In relative terms her switch is rather fast. Such is the life of an insect. However, in the early chapters there is a slight lag. It isn’t immediately dealt with in a smooth fashion. Paull has to present certain cases and events to build up Flora’s – and the reader’s – understanding of hive life. Information that serves 717 later on in the tale.

As Flora absorbs this we take in the world that Paull creates. From cold insect perspectives (they have no qualms about acts of genocide for the greater good of the Queen) to the rigid structure of the society they occupy. All done for “devotion,” an addictive chemical release from the Queen that brings about glee. Always with the mantra: “Accept, obey, serve.”

Throughout the tale Paull interchanges bee physiology with anthropomorphism.

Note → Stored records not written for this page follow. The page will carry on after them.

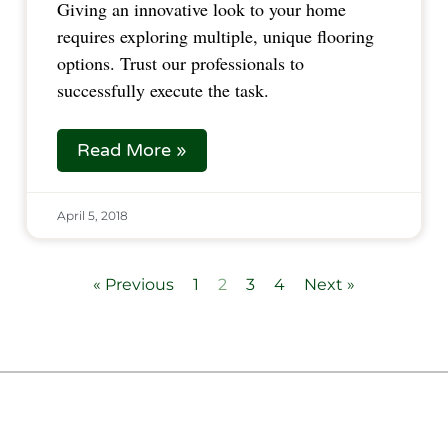
Giving an innovative look to your home 
requires exploring multiple, unique flooring 
options. Trust our professionals to 
successfully execute the task.  
Read More »
April 5, 2018
« Previous
1
2
3
4
Next »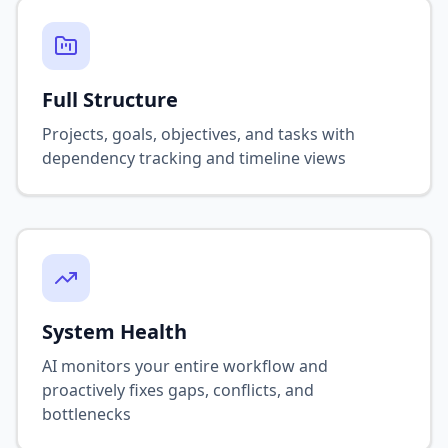
Full Structure
Projects, goals, objectives, and tasks with
dependency tracking and timeline views
System Health
AI monitors your entire workflow and
proactively fixes gaps, conflicts, and
bottlenecks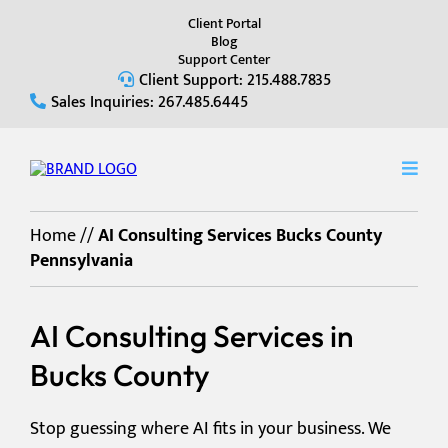
Client Portal
Blog
Support Center
Client Support: 215.488.7835
Sales Inquiries: 267.485.6445
Home
//
AI Consulting Services Bucks County
Pennsylvania
AI Consulting Services in
Bucks County
Stop guessing where AI fits in your business. We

This serves to keep Flora’s tale flowing, and after the first third it never lets up. The author also leaves much of the metaphors that apply to human society to the reader’s interpretation. How we perceive their individual messages will say much about our own personal views.

At the heart it is a tale of supressed love, the control of many by the elite few, how faith can be controlled by those that are faithless. It isn’t the political allegory Animal Farm was for its generation but it doesn’t attempt to simplify an ever increasingly complex world.

In the end The Bees is a sweet tale with a sting in its tale.